KARNEL, Bruno – Évaporation des voix off (live)
Bruno Karnel semble voyager entre deux époques. D’un côté, son folk rock progressif a des relents babacools qui fleurent bon les années 70, avec tous les messages écologiques et critiques sociales qui les accompagnent. De l’autre, il vit pleinement dans notre monde contemporain avec une carrière résolument menée sur Internet, loin des maisons de disques, avec des albums autoproduits et semés au gré des plateformes d’écoute, Bandcamp en particulier.

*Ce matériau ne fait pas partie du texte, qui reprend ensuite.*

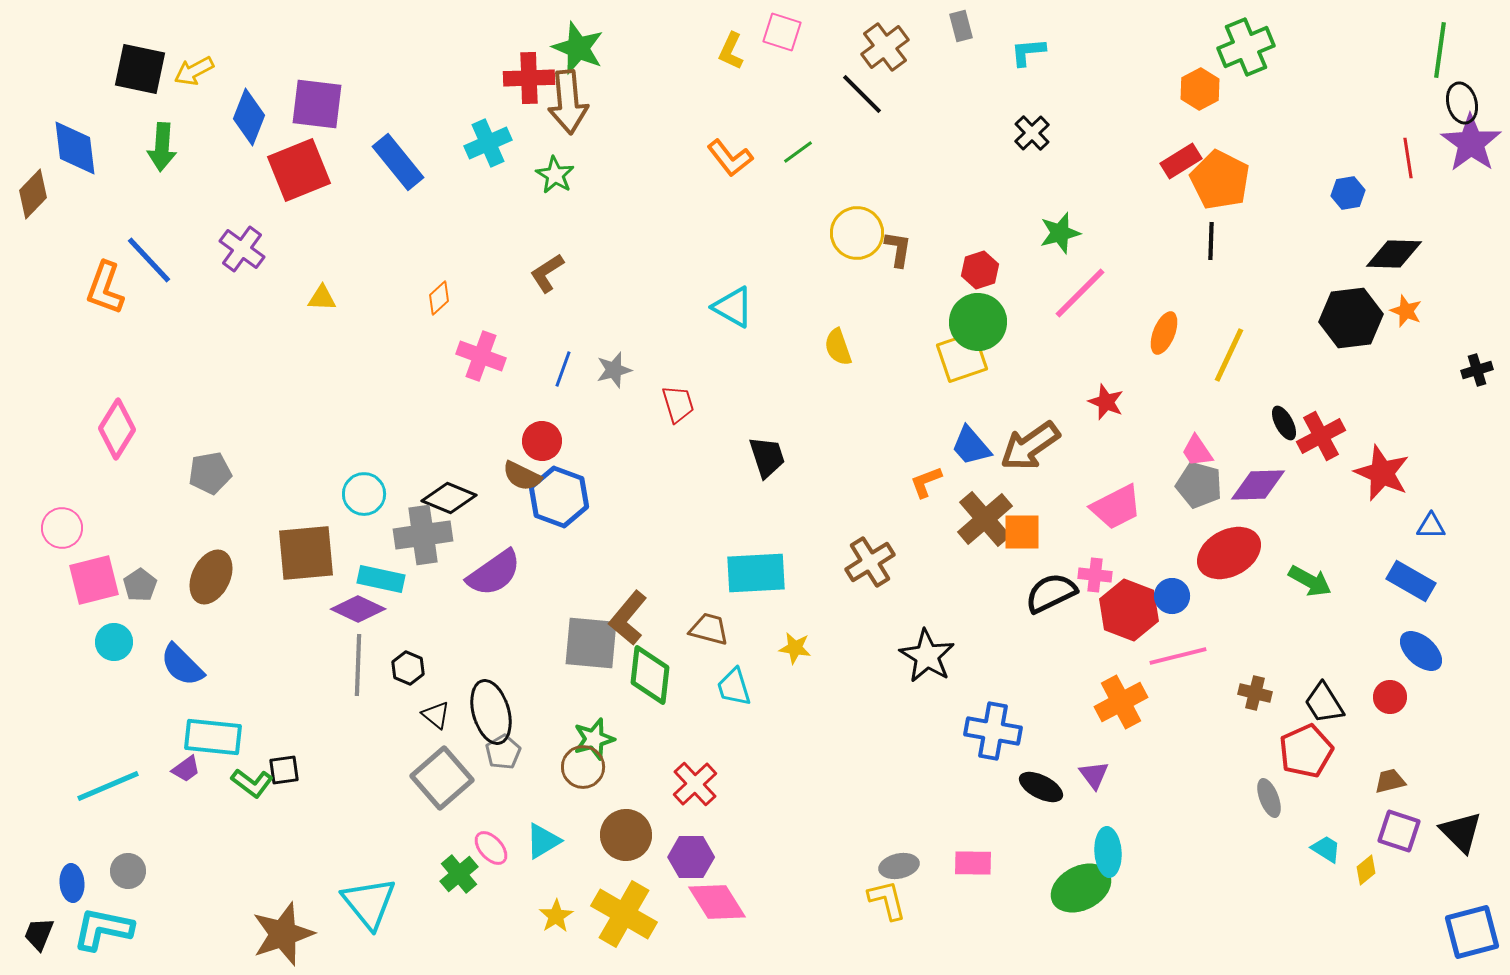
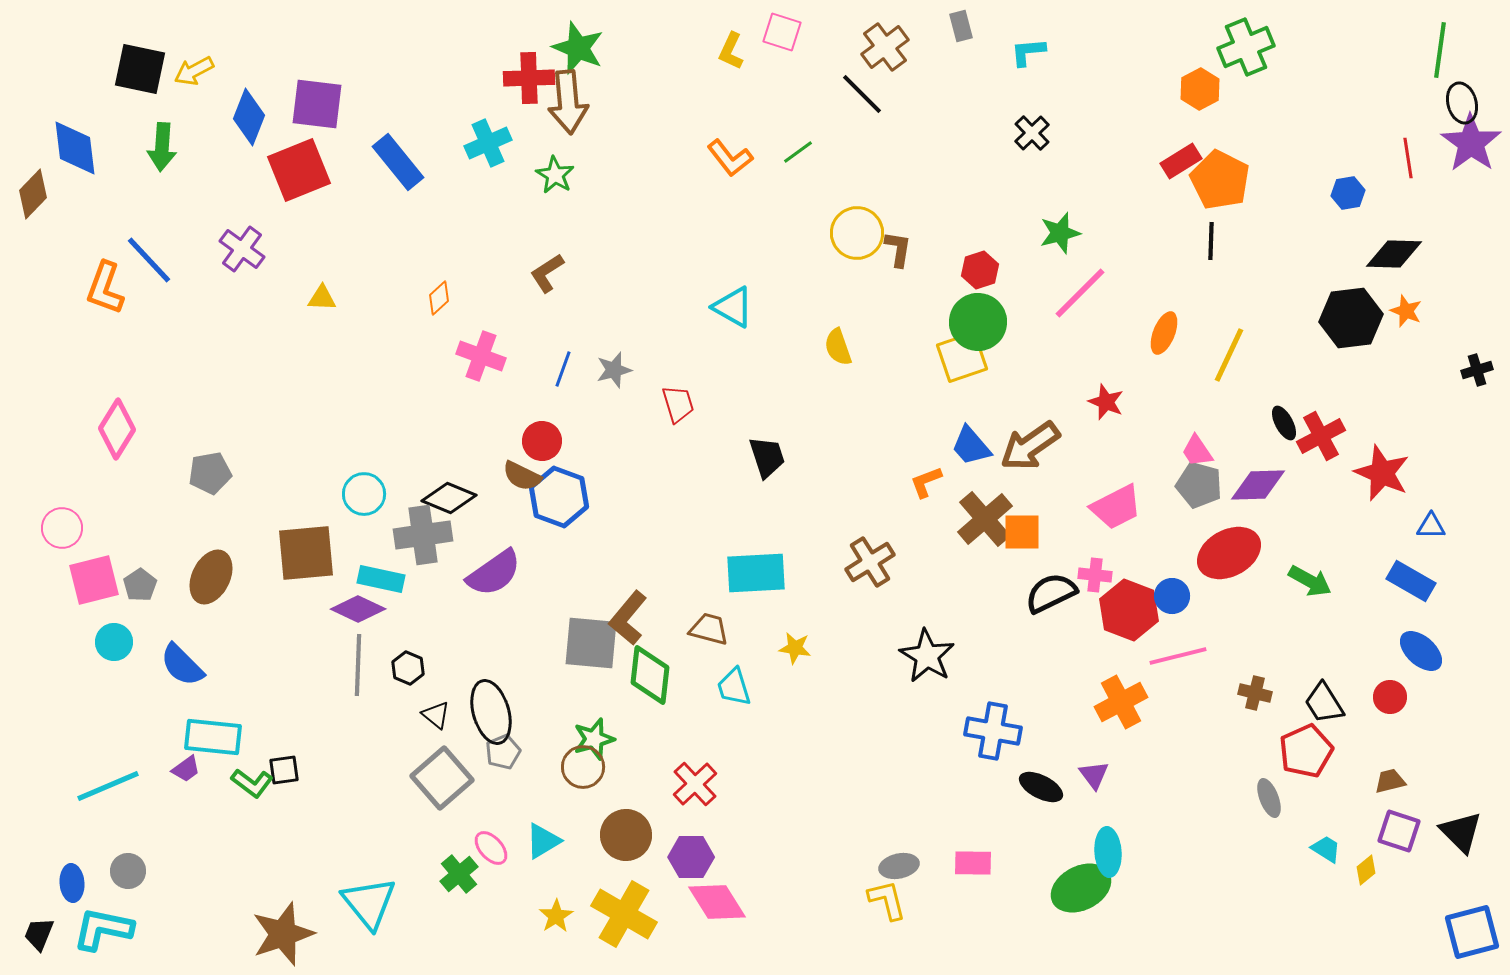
gray pentagon at (503, 752): rotated 8 degrees clockwise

Il est clair qu’à notre époque, un musicien comme Bruno Karnel n’aurait aucune chance de diffuser son œuvre. Il écrit de belles chansons avec de beaux textes, il se moque bien de savoir s’il aura un succès interplanétaire et ses préoccupations philosophiques n’ont rien à voir avec son seul nombril. Le show business dépravé et arriviste de nos tristes temps ne verrait aucun intérêt à vendre la musique d’un type qui vit hors du temps, dans une poésie forestière et voyageuse et qui semble planqué quelque part dans le Larzac de 1972.

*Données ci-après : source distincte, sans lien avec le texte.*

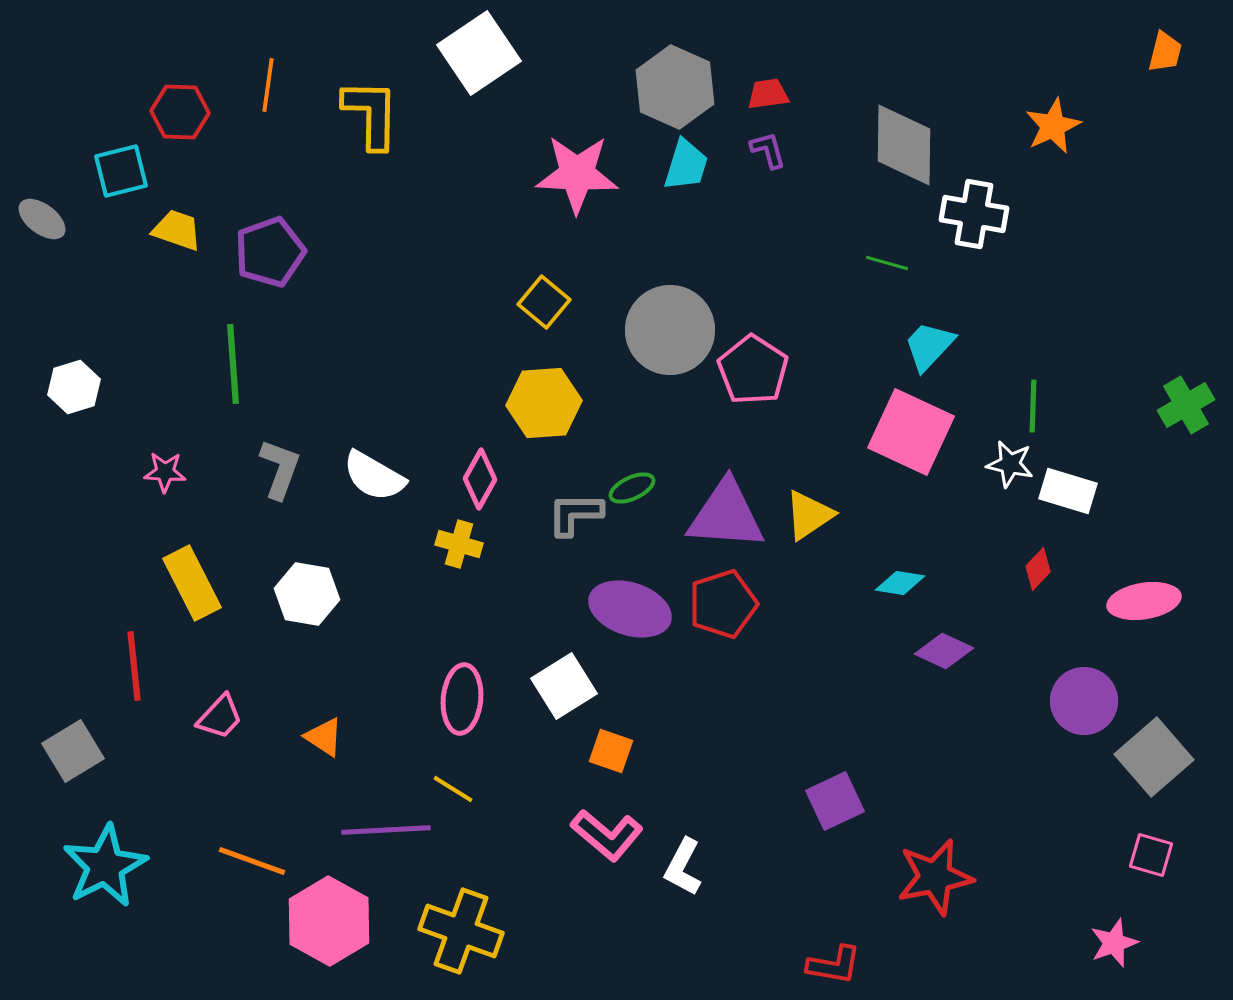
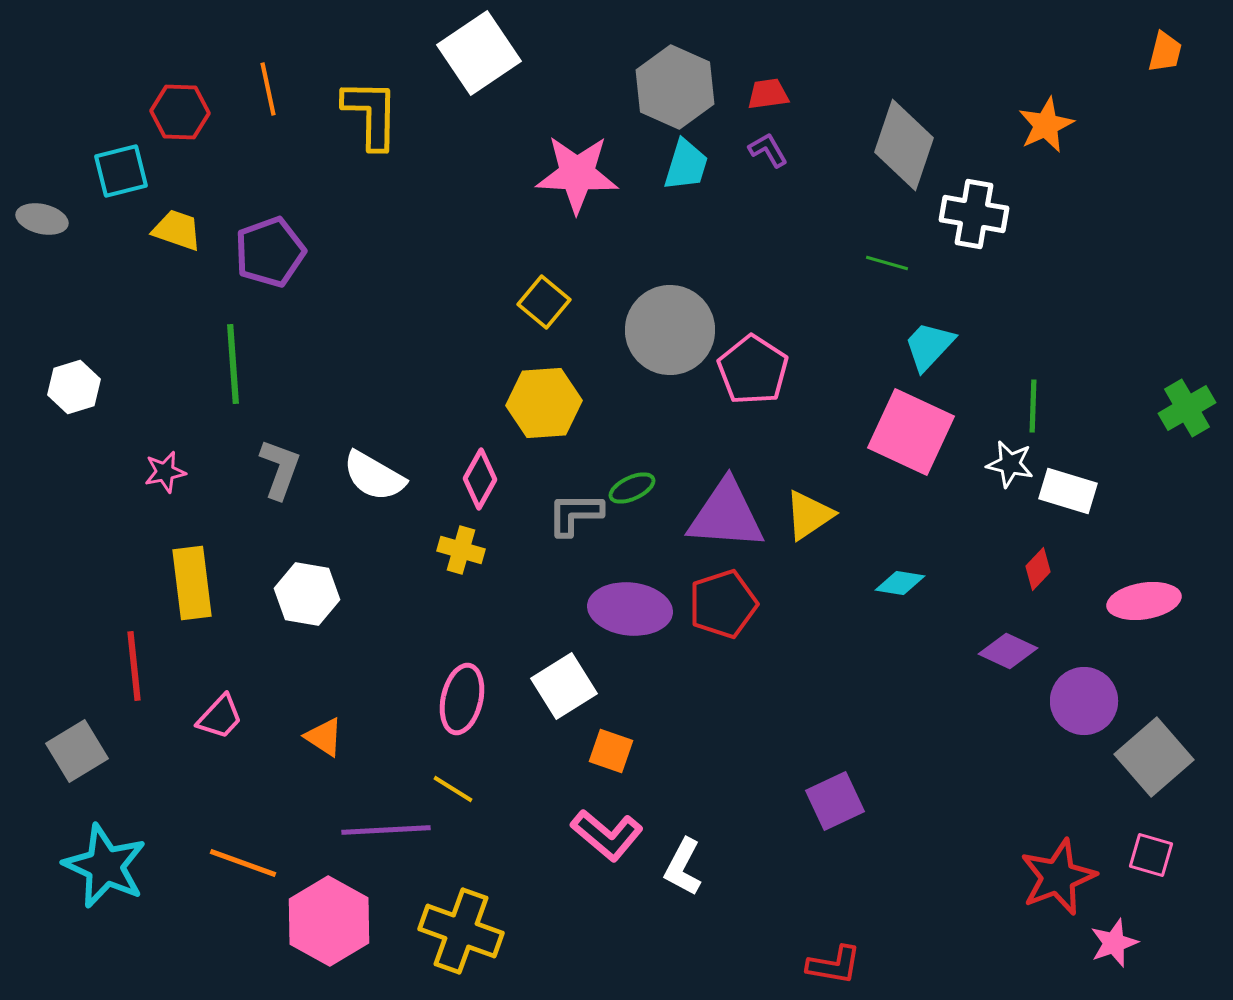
orange line at (268, 85): moved 4 px down; rotated 20 degrees counterclockwise
orange star at (1053, 126): moved 7 px left, 1 px up
gray diamond at (904, 145): rotated 18 degrees clockwise
purple L-shape at (768, 150): rotated 15 degrees counterclockwise
gray ellipse at (42, 219): rotated 24 degrees counterclockwise
green cross at (1186, 405): moved 1 px right, 3 px down
pink star at (165, 472): rotated 15 degrees counterclockwise
yellow cross at (459, 544): moved 2 px right, 6 px down
yellow rectangle at (192, 583): rotated 20 degrees clockwise
purple ellipse at (630, 609): rotated 12 degrees counterclockwise
purple diamond at (944, 651): moved 64 px right
pink ellipse at (462, 699): rotated 8 degrees clockwise
gray square at (73, 751): moved 4 px right
orange line at (252, 861): moved 9 px left, 2 px down
cyan star at (105, 866): rotated 20 degrees counterclockwise
red star at (935, 877): moved 123 px right; rotated 10 degrees counterclockwise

Donc, il faut découvrir Bruno Karnel de manière artisanale, en farfouillant dans sa discographie entièrement postée sur Bandcamp, en voyant que le garçon avance avec le crowdfunding pour réaliser ses disques, en dehors des canaux officiels. Bruno Karnel a ainsi émis une quantité respectable d’EPs depuis une dizaine d’années : ʺMiragesʺ (2011), ʺArabesques liveʺ (2012), ʺAu gré de tes planètesʺ (2016), ʺ3 contes + 1ʺ (2017) et la tétralogie des ʺSatellitesʺ (2017-2019), qui voyagent à travers la musique du monde, entre l’Amérique du Sud et l’Europe de l’Est. Ajoutons également deux albums long format (ʺA-Kubosʺ, 2013 ; ʺInsolenceʺ, 2016) et un dernier album ʺAmraʺ (2019) réalisé en collaboration avec Frédéric Gerchambeau, une sommité en matière de synthétiseurs modulaires, et on obtient une discographie déjà bien florissante et très riche d’inspiration en provenance de toutes les directions.

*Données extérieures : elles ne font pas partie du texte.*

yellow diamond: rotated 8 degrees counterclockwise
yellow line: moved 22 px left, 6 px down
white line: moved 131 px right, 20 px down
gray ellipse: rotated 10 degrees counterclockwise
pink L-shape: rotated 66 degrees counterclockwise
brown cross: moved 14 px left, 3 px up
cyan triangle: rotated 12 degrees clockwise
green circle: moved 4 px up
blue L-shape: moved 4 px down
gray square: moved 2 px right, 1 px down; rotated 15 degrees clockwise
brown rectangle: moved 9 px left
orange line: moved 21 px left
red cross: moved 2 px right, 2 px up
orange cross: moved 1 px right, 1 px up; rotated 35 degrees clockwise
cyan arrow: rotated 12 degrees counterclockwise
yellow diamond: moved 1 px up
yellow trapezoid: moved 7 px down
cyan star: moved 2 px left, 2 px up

À force d’avancer obstinément dans sa direction sans se soucier du regard des autres (et notamment de l’industrie du disque), Bruno Karnel parvient aussi à tourner à son profit un autre aspect de la modernité Internet : l’intérêt des webzines français et sud-américains, qui vivent également en dehors de la presse papier officielle. Il y a quand même un magazine officiel qui repère le bonhomme, ce sont les Anglais de Prog, qui ajoutent une de ses chansons dans leur CD mensuel d’août 2018.
Après avoir tâté du rock plus affirmé à ses débuts, Bruno Karnel s’est tourné vers des expériences acoustiques et électroniques. Il comptait rebrancher les guitares sur des amplis bruyants pour son nouvel album ʺLas illusionesʺ mais les péripéties virales ayant arrêté la marche du monde l’ont obligé à se confiner comme tout le monde. Là encore, Bruno Karnel exploite les aspects insolites de la modernité tout en gardant son âme de musicien rétro, avec un concert exécuté en plein confinement, sans aucun public. C’est l’esprit de cet album ʺEvaporation des voix offʺ qui assemble les chansons de l’EP ʺSatellite 3ʺ et trois titres venant d’ʺAmraʺ et ʺSatellite 4ʺ. Bruno Karnel et ses compagnons Julien Waghon (basse) et Sonia (cajón et chœurs) jouent comme s’ils étaient devant un public, Bruno présentant chaque chanson avant de les interpréter. Il ne manque plus que les applaudissements, que vous ne manquerez pas de faire dans votre salon à l’écoute de ces belles chansons aux textes poétiques et plein de sens. Sorte de Neil Young français, Bruno Karnel est aussi proche d’Hubert-Félix Thiéfaine, de la poésie acide d’Alain Bashung ou du surréalisme de Peter Hammill.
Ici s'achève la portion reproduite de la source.